Question

I am currently using the Owasp ESAPI to manage authentication in my java web application, and I am injecting the Singleton MyAuthenticator with guice.injectMembers(this). I would like to step away from this approach and use a guice-created Singleton-Scoped object. I liked the thread-safety of the ESAPI singleton, and the safety of singletons in general, using Double-Checked Locking, IODH Idiom, or Bloch's Enum INSTANCE style.

What do I need to do to my Guicified Singleton-Scoped Authenticator to make it thread-safe, as well as the ThreadLocal field I am using to get and set my current User?

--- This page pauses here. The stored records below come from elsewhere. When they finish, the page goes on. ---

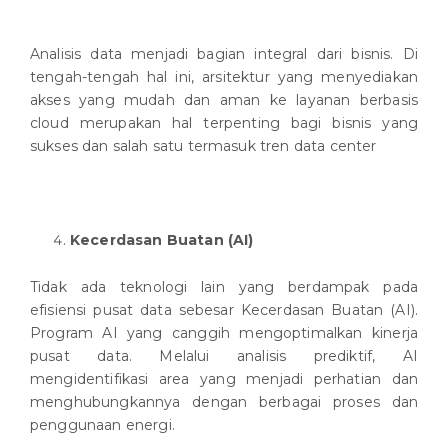
Analisis data menjadi bagian integral dari bisnis. Di
tengah-tengah hal ini, arsitektur yang menyediakan
akses yang mudah dan aman ke layanan berbasis
cloud merupakan hal terpenting bagi bisnis yang
sukses dan salah satu termasuk tren data center
Kecerdasan Buatan (AI)
Tidak ada teknologi lain yang berdampak pada
efisiensi pusat data sebesar Kecerdasan Buatan (AI).
Program AI yang canggih mengoptimalkan kinerja
pusat data. Melalui analisis prediktif, AI
mengidentifikasi area yang menjadi perhatian dan
menghubungkannya dengan berbagai proses dan
penggunaan energi.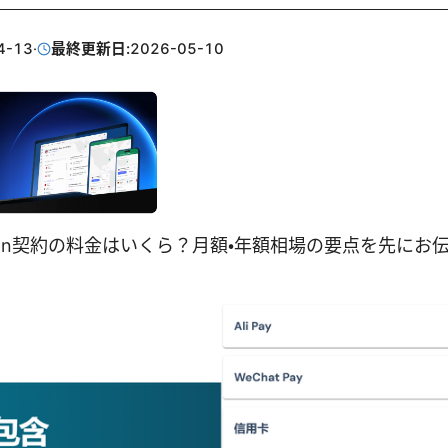
4-13
·
最終更新日:
2026-05-10
vpn契約の料金はいくら？月額・年額相場の要点を先にお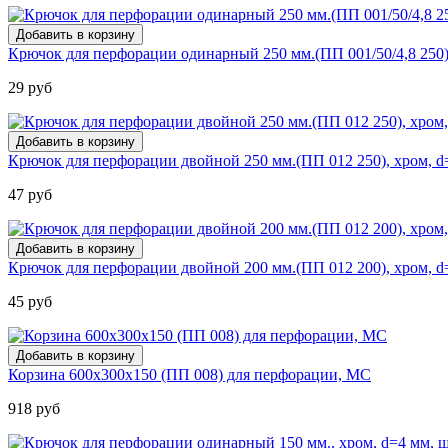
Крючок для перфорации одинарный 250 мм.(ПП 001/50/4,8 250),
29 руб
Крючок для перфорации двойной 250 мм.(ПП 012 250), хром, d
47 руб
Крючок для перфорации двойной 200 мм.(ПП 012 200), хром, d=
45 руб
Корзина 600х300х150 (ПП 008) для перфорации, МС
918 руб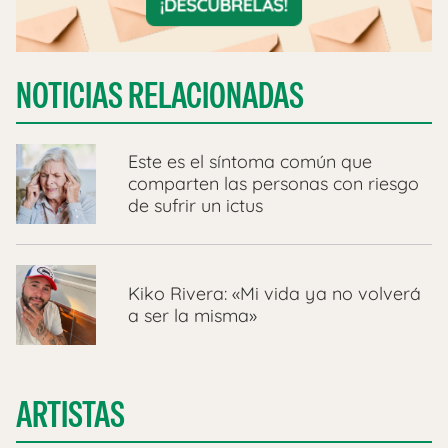
NOTICIAS RELACIONADAS
Este es el síntoma común que
comparten las personas con riesgo
de sufrir un ictus
Kiko Rivera: «Mi vida ya no volverá
a ser la misma»
ARTISTAS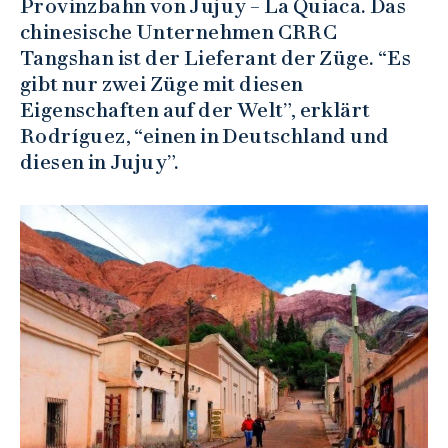
Provinzbahn von Jujuy – La Quiaca. Das
chinesische Unternehmen CRRC
Tangshan ist der Lieferant der Züge. “Es
gibt nur zwei Züge mit diesen
Eigenschaften auf der Welt”, erklärt
Rodríguez, “einen in Deutschland und
diesen in Jujuy”.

I would like to make the entire application work with dependency-injection, but don't want it to break upon web-app concurrent access. Any suggestions or common pitfalls?

The ThreadLocal object I am using looks like the code below:

private final ThreadLocalUser currentUser = new ThreadLocalUser();

private class ThreadLocalUser extends InheritableThreadLocal<User> {

    @Override
    public User initialValue() {
        return User.ANONYMOUS;
    }

    public User getUser() {
        return super.get();
    }

    public void setUser(User newUser) {
        super.set(newUser);
    }
}
Was it helpful?

Solution

Unfortunately I don't know enough about Owasp ESAPI to give a specific answer, but you may have some luck looking into Guice's AOP support. You can intercept all method invocations on the class and provide whatever concurrency behavior you like.

http://code.google.com/p/google-guice/wiki/AOP

OTHER TIPS

Beware using the "Double-Check Locking" pattern in Java. This design pattern doesn't reliably work in Java (for instance, see http://www.cs.umd.edu/~pugh/java/memoryModel/DoubleCheckedLocking.html) unless you declare the singleton instance as "volatile".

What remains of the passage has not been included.